How to be a public school freakout in Chicago

In Chicago, the public schools are under the microscope as students in the city wait for the arrival of the 2018-19 school year.

They are also trying to come to grips with how to manage the fallout from a devastating virus outbreak that killed nearly 1,500 people in a school district.

The state’s public schools have also come under scrutiny.

In late March, the Chicago Tribune published a story in which the district revealed it had suspended nearly 100 employees for misbehaving, and the district is seeking to pay $1 million in back pay to several employees.

The suspension of employees was a result of the district’s failure to make timely and effective decisions regarding the spread of the coronavirus.

In a statement to NPR, the district said it has suspended all but 15 employees for their involvement in the coronave outbreak and was committed to ensuring a healthy work environment and preventing any repeat of the outbreak.

“The district will not tolerate unsafe working conditions,” the statement said.
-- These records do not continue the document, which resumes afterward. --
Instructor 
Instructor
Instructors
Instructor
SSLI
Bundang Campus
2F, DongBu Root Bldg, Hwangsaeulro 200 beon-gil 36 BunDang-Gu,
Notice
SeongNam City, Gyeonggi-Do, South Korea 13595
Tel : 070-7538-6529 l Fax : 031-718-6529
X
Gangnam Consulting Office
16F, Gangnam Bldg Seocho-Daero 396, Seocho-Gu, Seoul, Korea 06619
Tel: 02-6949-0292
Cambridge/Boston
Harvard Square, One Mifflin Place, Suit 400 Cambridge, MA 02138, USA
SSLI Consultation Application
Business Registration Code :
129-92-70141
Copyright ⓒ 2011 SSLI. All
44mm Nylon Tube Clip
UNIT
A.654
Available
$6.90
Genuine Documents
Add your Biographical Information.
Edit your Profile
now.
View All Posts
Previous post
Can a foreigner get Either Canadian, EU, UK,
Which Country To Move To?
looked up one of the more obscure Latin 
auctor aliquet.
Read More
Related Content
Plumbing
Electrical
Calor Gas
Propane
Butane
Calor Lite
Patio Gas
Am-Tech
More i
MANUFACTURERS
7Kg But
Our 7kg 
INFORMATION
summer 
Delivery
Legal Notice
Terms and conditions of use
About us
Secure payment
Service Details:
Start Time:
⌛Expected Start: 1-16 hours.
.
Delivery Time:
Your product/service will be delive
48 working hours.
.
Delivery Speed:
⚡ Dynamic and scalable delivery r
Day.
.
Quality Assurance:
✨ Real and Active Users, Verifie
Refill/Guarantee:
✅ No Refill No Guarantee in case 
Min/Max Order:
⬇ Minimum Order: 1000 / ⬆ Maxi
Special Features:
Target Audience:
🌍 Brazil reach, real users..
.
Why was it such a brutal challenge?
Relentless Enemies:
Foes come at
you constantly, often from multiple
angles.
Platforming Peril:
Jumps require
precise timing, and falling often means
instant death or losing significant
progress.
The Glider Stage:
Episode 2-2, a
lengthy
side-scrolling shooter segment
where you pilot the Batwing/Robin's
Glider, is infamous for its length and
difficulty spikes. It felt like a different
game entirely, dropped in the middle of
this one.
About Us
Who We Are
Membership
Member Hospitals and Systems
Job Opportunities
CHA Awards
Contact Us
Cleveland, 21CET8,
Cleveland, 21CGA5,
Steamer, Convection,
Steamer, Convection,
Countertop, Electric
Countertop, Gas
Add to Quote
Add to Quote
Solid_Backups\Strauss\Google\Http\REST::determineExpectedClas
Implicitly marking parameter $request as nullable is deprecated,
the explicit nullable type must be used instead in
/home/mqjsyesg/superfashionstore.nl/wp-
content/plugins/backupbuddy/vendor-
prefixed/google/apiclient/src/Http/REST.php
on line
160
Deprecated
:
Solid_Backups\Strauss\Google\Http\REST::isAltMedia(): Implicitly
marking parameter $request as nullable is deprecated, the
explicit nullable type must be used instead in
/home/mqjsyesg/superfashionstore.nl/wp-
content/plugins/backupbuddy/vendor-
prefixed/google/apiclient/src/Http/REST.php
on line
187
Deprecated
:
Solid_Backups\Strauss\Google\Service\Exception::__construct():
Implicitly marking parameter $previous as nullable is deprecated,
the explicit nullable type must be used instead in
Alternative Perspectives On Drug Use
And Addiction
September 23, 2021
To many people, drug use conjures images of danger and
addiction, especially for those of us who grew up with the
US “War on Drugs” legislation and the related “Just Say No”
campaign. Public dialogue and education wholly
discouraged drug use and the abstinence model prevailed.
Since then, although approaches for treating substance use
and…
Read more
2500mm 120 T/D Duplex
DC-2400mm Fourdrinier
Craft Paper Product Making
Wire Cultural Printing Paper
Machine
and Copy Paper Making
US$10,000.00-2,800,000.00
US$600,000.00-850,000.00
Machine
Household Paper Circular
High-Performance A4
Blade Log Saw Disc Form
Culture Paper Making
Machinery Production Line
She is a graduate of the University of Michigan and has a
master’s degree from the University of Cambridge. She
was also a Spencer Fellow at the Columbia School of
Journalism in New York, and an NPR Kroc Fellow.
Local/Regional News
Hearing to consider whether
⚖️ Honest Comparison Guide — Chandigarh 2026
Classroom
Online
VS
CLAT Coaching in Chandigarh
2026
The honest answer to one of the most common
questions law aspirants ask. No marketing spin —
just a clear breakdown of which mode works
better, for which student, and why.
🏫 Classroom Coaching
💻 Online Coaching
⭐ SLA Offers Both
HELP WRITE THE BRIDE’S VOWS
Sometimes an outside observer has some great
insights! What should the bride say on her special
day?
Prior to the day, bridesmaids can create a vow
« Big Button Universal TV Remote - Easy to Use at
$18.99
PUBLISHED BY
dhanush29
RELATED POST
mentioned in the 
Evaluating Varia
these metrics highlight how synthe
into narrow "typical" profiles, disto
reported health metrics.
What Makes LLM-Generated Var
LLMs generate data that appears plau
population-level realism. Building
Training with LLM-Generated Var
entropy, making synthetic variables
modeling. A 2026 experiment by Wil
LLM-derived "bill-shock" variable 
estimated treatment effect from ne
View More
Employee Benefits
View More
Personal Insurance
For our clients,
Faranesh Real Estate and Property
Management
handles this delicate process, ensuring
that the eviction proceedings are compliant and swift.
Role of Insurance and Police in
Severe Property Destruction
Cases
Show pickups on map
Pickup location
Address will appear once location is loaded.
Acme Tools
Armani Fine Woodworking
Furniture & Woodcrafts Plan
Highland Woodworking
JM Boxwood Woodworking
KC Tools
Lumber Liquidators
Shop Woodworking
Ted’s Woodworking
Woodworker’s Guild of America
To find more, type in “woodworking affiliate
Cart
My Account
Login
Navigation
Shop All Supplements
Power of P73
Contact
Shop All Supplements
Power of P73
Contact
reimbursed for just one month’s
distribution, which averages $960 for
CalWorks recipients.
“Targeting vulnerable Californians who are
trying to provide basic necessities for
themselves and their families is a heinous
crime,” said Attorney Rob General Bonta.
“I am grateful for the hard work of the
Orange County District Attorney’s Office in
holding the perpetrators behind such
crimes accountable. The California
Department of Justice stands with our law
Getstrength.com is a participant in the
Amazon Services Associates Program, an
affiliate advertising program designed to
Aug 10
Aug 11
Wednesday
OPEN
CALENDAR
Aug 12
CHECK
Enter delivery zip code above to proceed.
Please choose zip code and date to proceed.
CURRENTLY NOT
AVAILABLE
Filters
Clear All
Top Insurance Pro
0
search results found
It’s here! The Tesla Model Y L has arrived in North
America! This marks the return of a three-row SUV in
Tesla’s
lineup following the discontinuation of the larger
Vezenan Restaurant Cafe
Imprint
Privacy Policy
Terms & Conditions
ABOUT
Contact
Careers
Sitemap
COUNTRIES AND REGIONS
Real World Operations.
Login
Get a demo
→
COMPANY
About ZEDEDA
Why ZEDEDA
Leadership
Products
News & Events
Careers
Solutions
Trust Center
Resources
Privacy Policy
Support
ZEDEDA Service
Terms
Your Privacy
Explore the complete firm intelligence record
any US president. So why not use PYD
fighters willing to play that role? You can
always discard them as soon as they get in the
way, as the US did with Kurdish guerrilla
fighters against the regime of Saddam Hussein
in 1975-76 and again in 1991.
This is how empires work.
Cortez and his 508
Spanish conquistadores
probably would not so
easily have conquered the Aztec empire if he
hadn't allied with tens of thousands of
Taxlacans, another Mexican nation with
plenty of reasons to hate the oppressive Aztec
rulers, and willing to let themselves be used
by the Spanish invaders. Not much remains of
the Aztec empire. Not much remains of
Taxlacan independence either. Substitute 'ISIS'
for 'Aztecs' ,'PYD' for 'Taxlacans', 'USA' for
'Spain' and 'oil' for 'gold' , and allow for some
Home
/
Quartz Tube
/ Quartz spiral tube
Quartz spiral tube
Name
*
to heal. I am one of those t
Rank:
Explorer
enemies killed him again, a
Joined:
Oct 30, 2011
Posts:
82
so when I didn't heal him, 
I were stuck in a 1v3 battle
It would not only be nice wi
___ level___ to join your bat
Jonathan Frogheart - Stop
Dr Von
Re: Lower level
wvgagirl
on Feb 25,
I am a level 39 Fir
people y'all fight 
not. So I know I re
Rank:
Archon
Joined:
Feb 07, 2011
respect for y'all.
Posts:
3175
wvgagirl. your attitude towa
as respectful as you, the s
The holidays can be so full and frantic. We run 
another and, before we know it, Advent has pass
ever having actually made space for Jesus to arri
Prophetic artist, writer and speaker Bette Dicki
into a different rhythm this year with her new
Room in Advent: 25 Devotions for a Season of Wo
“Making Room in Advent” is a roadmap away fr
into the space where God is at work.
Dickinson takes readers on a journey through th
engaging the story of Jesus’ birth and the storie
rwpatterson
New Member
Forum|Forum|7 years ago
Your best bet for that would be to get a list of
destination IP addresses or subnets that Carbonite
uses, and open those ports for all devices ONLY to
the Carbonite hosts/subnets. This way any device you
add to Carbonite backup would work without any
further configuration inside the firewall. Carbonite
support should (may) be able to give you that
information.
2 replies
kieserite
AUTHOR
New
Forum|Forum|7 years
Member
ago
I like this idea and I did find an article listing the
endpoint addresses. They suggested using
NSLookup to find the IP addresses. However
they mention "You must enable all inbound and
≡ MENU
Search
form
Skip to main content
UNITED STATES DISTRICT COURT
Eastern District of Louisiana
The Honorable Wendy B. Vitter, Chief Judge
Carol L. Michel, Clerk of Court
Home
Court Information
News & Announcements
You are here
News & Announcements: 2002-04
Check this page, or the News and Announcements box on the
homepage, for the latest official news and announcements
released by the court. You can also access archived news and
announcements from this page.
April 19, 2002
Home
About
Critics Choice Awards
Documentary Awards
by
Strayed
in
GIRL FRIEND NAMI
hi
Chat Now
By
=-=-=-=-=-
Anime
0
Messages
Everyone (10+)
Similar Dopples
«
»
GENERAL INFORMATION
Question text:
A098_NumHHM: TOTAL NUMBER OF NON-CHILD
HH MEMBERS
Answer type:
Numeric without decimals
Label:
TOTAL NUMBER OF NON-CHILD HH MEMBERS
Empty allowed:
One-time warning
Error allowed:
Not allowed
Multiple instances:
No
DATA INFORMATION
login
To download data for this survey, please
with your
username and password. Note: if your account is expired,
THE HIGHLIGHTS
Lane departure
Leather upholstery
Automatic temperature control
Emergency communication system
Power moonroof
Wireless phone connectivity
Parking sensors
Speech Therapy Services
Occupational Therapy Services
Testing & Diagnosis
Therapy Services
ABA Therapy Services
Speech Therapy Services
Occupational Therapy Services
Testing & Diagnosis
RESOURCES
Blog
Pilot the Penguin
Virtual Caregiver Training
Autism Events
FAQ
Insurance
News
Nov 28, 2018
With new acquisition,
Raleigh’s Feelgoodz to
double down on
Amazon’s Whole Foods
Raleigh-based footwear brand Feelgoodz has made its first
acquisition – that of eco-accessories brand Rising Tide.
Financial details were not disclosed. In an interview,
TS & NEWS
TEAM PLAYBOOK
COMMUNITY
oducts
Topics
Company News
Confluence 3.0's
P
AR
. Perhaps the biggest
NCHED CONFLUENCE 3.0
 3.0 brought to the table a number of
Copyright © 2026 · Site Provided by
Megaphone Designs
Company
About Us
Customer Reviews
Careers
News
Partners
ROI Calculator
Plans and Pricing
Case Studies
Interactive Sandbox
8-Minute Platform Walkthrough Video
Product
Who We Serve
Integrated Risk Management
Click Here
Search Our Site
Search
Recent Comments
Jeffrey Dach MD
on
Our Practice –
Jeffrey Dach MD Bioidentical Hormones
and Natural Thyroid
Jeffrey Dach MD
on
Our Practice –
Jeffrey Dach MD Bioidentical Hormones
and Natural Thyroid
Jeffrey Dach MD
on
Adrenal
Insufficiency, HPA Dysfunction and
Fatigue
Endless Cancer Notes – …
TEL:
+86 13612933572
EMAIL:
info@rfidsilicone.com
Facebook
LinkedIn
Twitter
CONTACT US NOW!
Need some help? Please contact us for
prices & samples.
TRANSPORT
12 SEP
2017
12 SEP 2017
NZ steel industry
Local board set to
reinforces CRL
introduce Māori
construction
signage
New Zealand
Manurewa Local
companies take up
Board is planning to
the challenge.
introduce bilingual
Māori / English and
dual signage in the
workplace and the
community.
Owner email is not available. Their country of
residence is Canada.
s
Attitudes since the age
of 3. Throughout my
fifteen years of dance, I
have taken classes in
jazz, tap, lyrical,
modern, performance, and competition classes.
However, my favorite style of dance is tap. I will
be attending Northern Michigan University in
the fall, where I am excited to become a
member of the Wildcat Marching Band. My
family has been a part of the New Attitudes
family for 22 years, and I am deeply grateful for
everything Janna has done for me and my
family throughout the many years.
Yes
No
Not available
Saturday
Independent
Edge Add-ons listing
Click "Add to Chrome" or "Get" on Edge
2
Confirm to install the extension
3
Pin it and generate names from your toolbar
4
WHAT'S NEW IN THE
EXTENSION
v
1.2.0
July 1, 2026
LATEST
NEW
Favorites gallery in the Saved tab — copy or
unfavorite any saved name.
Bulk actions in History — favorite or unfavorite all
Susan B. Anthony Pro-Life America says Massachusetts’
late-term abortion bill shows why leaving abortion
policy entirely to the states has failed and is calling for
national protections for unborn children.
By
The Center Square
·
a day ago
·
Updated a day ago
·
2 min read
“In fact, we have zero tolerance for any workplace unsafe work practices.”

The district has also said it will work with local law enforcement to identify those responsible for the school lockdown and take corrective action.

The district’s statement also said that the district has been “fully cooperative” with the federal government’s response to the pandemic, which has included providing assistance in identifying individuals and groups of people with ties to the virus.

The federal government is asking the district to provide information on all individuals in the district who may have had direct contact with the person who was diagnosed with the coronavia virus, the statement read.

In addition, the federal Centers for Disease Control and Prevention has asked for information about all the employees who may be infected and have had contact with those individuals, the District of Columbia Public Schools said in a statement.

The CDC has also asked the district for a list of all students who may not have been vaccinated, and for information on the districtwide immunization coverage status for students in grades K-12, the Washington Post reported.

The district also requested that all students and staff at all schools be vaccinated against the coronovirus.